Novi won the first regional title in team history in March when the Wildcats defeated previously unbeat­en Ann Arbor Skyline.

Three of Novi’s six postseason wins en route to the state semifinals were by just two points, and all three nail-biting victories were achieved by a buzzer-beating shot.

Sinawi is replacing Bill Dyer, who resigned in April after being Catho­lic Central’s coach for 12 years and posting a 141-110 record, including 12-9 last year.

This isn’t the first time Sinawi has crossed coaching paths with Dyer.

Sinawi was on Dyer’s staff at Li­vonia Stevenson High School and he was Stevenson’s coach for four years (2010-2014) after Dyer had departed. Sinawi’s career coaching record is 93-56.

Chris Housey was hired last month as Novi’s new coach, replac­ing Sinawi.

Housey spent the last two seasons as coach at Grosse Pointe Univer­sity-Liggett High School. He’s in­herited a sizeable rebuilding job at Novi. Seven of the Wildcats’ eight players from last year graduated and the eighth player has transferred to Detroit Renaissance.

Catholic Central lost four players to graduation and several key players are back.

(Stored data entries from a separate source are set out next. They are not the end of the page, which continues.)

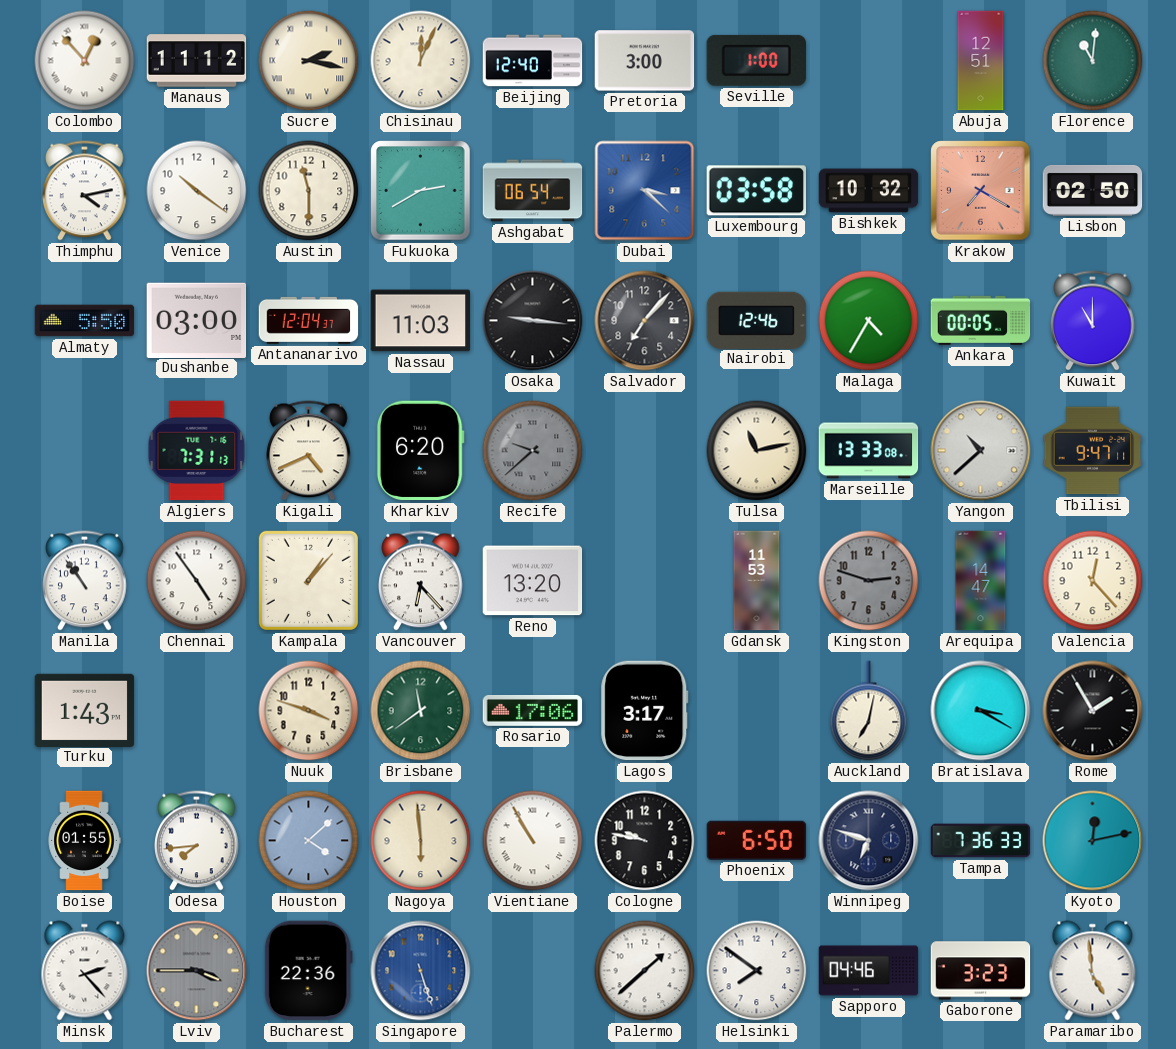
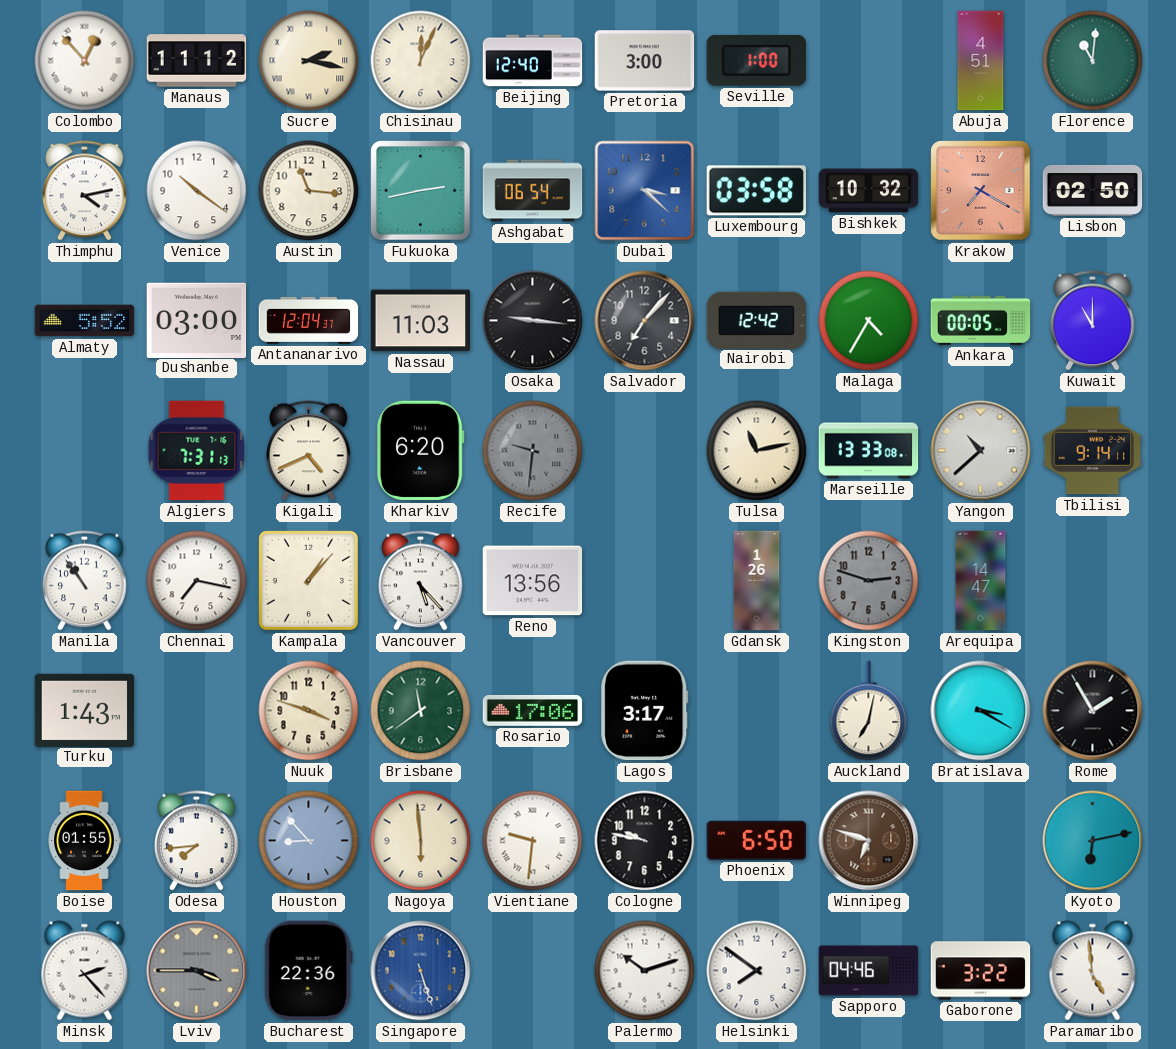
Abuja: 12:51 -> 4:51
Austin: 11:30 -> 11:16
Fukuoka: 2:40 -> 2:43
Almaty: 5:50 -> 5:52
Nairobi: 12:46 -> 12:42
Recife: 9:38 -> 9:31
Tbilisi: 9:47 -> 9:14
Chennai: 4:54 -> 7:17
Vancouver: 6:23 -> 5:23
Reno: 13:20 -> 13:56
Gdansk: 11:53 -> 1:26
Valencia: 12:23 -> none
Houston: 4:08 -> 8:53
Vientiane: 10:55 -> 9:31
Winnipeg dial: navy -> brown
Tampa: 7:36 -> none
Kyoto: 12:13 -> 6:13
Palermo: 1:38 -> 10:12
Gaborone: 3:23 -> 3:22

Sinawi graduated from Farming­ton Hills Harrison High School in 1999. He was on the boys basketball team there for two years.

He earned a bachelor’s degree in physical education and health from Eastern Michigan University in 2009 and a master’s degree in educational leadership from the University of Michigan-Dearborn in 2015.

He and his wife Suzanne celebrat­ed their 10th anniversary May 24. They have identical 6-year-old twin sons Jackson and Jude.